Moderate heterogeneity (I 2 = 58.1 %) was noted, and random effect model was performed. When compared with control group, a significant reduction in BNP was observed in patients treated with PAP (SMD −0.517, 95 % CI −0.764 to −0.270, z = 4.11, p = 0.000), Fig. 2.

Fig. 2
figure 2

Efficacy of PAP on BNP in patients with HF and SDB

Further subgroup analysis showed that the significant reduction was not yet changed after stratifying by PAP type and therapeutic duration (Table 3).

Table 3 Subgroup analysis of the efficacy of PAP on BNP by different variables in patients with HF and SDB

Publication Bias

There was no statistical significance of publication bias in the present meta-analysis (Begg’s funnel plots in Fig. 3, p = 0.072; Egger’s test, p = 0.157).

Fig. 3
figure 3

Publication bias

Discussion

The present meta-analysis evaluated the efficacy of PAP on BNP in patients with HF and SDB. The results including 6 RCTs demonstrated that PAP can decrease BNP levels in patients with HF and SDB.

The prevalence of SDB, including OSA, CSA, and CSR, is up to 40 %, and SDB contributes to poor prognosis in HF patients [1, 3]. Accumulating evidence elucidates that PAP can improve LVEF and left ventricular hypertrophy in patients with HF and SDB [7, 8, 19]. The potential mechanism is multi-factors: reducing sympathetic nerve activity, increasing cardiac ejection, decreasing ventricular afterload, ameliorating pulmonary congestion, improving oxygen saturation, improving dyspneic symptom. BNP is released from ventricular in response to volume expansion and pressure overload and is associated with left ventricular function and prognosis in HF [25]. BNP has been studied as primary or secondary outcome in many interventional studies. PAP types vary from CPAP, BiPAP to ASV etc., whose efficacy on BNP is inconsistent. The PAP types enrolled in our meta-analysis were ASV and BiPAP, and the results proved that both ASV and BiPAP do ameliorate the BNP concentrations in subjects with HF and SDB.

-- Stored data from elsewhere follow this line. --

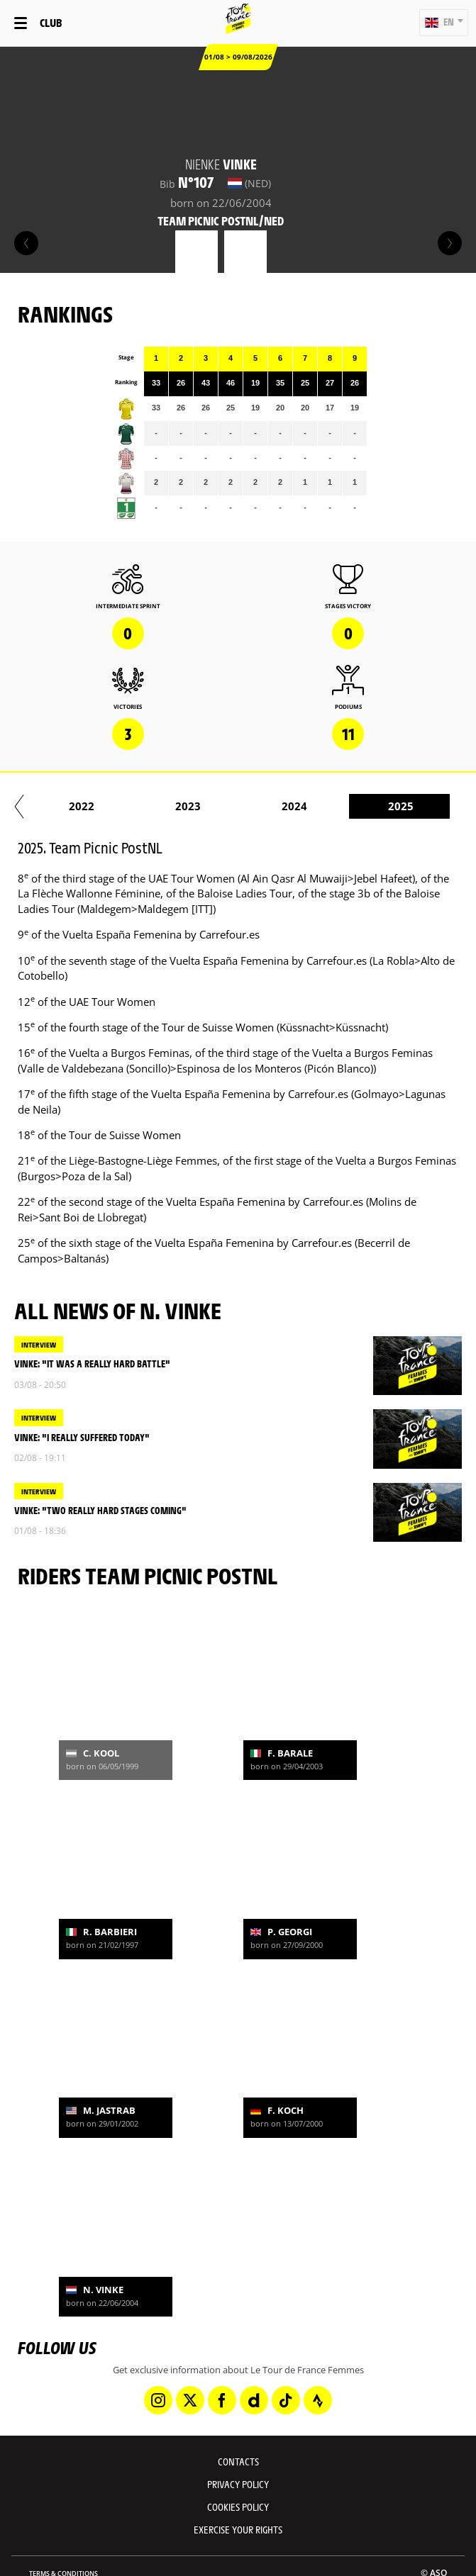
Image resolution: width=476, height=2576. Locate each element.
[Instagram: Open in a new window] (158, 2400)
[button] (443, 22)
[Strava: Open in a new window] (318, 2400)
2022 (126, 806)
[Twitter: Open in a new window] (190, 2400)
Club (51, 22)
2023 (232, 806)
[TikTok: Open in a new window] (286, 2400)
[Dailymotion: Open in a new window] (254, 2400)
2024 (339, 806)
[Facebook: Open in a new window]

Previous studies indicated that ASV is superior to CPAP in ameliorating CSA or CSR in patients with HF [26, 27]. One previous RCT showed that CPAP did not decrease BNP levels in SDB patients without HF [28], several studies, however, demonstrated an significant improvement of BNP in OSA patients without HF as a result of CPAP treatment [18, 29]. CPAP can only alleviate 50 % of CSA [7]. Study found that ASV can not only suppress all types of SDB, but also improve sleep quality [30]. Subjects in most studies of our meta-analysis suffered HF and CSA or CSR, and the BNP levels were improved in patients received ASV therapy. The reasons of why ASV is more effective than CPAP may be as follow: ASV modality generates fixed or automatic expiratory PAP to eliminate the obstruction of upper airway and provides flexible inspiratory PAP to relieve CSA or CSR [23, 31]. Therefore, ASV may stabilize respiration, eliminate hypoxia, alleviate ventricular afterload, and even decrease ventricular hypertrophy.

There are some strengths of the present meta-analysis. Firstly, all enrolled studies were RCTs, and all of them had a high quality. Secondly, there was a large sample size (Totally 222 patients) to strengthen our conclusion. Thirdly, no evidence showed any publication bias in the present meta-analysis. Lastly, all subjects had a good PAP compliance, the PAP usage time per night in all studies was more than 4 h.

Several limitations have to be mentioned in our analysis. Firstly, control type varied in accordance with different studies design, including medical therapy, CPAP, oral appliance, and subtherapeutic ASV. Secondly, the PAP therapeutic duration was various across each study, ranging from 7 days to 12 months; however, its efficacy did not change.

In conclusion, the present meta-analysis indicated that PAP can significantly lower BNP levels in patients with HF and SDB.